Evernorth summarized the significance of the decision in X’s post: “The bottom line: if you don’t handle client funds, you’re not a financial intermediary.” The company argued that this framework has direct implications for XRP’s infrastructure, given Ripple’s long-standing design philosophy around unauthorized taxation.

Chart analyst @ChartNerdTA amplified Evernorth’s post with the headline “XRP IS BUILT This,” pointing to the CFTC’s do-nothing letter merger and simultaneous asset classification of XRP as tying the token’s regulatory tails.

XRP Commodity Designation Provides Institutional Framework

On the same day as the Phantom letter, the SEC and CFTC issued a joint interpretive release classifying XRP as a “digital asset,” officially placing the Ripple-related token outside the scope of US securities law. Ripple’s Chief Legal Officer Stuart Alderoty quickly responded to X, saying: “We’ve always known that XRP is not a secure asset – and now @SECGov has clarified what it is: a digital asset.”​

XRP’s trading volume rose 125% to $3.22 billion on March 17 as the asset’s name was published, bringing its market cap to nearly $93.4 billion and briefly overtaking BNB’s position in global rankings. The token is currently trading at $1.41, with a 24-hour volume of $2.29 billion and a market cap of $86.4 billion.
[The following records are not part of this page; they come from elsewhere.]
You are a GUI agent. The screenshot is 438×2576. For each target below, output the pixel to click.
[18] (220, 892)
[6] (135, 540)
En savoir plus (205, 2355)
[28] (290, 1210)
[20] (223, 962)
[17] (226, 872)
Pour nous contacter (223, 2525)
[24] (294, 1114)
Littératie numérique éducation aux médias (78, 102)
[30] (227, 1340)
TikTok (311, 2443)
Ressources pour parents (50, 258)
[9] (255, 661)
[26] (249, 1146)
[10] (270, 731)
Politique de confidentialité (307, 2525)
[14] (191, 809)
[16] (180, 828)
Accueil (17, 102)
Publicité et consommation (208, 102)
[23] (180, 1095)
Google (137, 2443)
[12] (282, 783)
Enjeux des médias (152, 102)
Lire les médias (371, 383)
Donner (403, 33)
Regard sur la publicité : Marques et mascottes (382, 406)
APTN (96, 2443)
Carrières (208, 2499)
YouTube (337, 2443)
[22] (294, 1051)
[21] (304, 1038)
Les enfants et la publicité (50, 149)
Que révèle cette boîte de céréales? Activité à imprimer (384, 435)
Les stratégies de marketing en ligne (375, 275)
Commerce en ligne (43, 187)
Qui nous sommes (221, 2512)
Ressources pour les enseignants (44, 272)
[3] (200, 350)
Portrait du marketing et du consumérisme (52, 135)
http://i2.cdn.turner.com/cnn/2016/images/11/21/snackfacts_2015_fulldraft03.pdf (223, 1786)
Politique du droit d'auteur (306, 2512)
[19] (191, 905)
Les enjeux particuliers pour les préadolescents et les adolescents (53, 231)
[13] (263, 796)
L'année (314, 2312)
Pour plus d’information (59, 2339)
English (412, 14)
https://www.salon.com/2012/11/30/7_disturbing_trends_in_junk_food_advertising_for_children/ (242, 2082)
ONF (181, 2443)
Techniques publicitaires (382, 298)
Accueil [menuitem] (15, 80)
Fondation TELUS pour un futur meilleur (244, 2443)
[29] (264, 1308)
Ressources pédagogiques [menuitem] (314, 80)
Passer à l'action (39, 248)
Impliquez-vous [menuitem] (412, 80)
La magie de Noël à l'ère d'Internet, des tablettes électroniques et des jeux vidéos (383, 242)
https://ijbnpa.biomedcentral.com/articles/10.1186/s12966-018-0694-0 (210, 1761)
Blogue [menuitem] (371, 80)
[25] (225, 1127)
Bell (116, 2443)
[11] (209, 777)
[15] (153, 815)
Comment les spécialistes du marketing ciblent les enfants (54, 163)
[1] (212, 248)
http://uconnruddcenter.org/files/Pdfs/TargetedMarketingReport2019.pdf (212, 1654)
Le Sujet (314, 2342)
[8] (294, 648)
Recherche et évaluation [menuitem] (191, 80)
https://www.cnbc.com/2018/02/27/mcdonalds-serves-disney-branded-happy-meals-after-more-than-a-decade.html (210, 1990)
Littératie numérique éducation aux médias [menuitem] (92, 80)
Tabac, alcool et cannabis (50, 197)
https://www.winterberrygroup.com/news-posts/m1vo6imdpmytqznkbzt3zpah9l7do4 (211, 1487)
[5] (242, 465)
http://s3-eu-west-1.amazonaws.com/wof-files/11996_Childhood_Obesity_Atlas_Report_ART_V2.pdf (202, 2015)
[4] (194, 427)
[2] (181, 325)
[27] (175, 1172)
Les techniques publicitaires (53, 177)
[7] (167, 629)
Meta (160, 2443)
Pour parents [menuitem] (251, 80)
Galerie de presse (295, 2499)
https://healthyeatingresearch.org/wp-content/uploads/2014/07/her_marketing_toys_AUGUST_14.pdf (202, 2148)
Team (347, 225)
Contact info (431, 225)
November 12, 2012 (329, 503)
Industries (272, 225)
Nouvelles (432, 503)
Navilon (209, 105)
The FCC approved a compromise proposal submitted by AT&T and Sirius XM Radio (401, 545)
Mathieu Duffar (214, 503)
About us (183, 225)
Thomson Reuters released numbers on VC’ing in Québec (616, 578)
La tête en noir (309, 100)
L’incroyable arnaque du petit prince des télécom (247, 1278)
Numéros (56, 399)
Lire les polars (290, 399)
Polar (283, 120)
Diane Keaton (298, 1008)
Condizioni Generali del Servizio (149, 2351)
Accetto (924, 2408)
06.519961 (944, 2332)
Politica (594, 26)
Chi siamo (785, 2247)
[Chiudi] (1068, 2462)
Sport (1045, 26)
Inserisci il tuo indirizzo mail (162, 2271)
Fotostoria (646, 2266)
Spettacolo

Phantom’s do-nothing letter falls under CFTC Letter 26-09, issued by the agency’s Market Participants Division. It allows mutual funds to offer end-to-end derivatives regulated by the CFTC – such as futures contracts in designated contract markets – without triggering broker registration requirements, as long as the fund operator makes appropriate risk disclosures, never manages users’ funds, and maintains records and compliance policies comparable to those of a registered broker.

The effects of XRP are strategic rather than immediate. Evernorth noted that the decision establishes a regulatory framework for non-securities platforms – such as those built on the XRP Ledger – to interact with regulated derivatives markets without being reclassified as financial intermediaries. The company described this as “an important milestone, especially for defense solutions.”

The CFTC’s stance under newly confirmed Chairman Brian Quintenz has shifted to a stance of supporting innovation, with the agency advancing a Memorandum of Understanding with the SEC on March 11, 2026, to improve oversight of dually registered firms and reduce regulatory fragmentation across digital asset markets.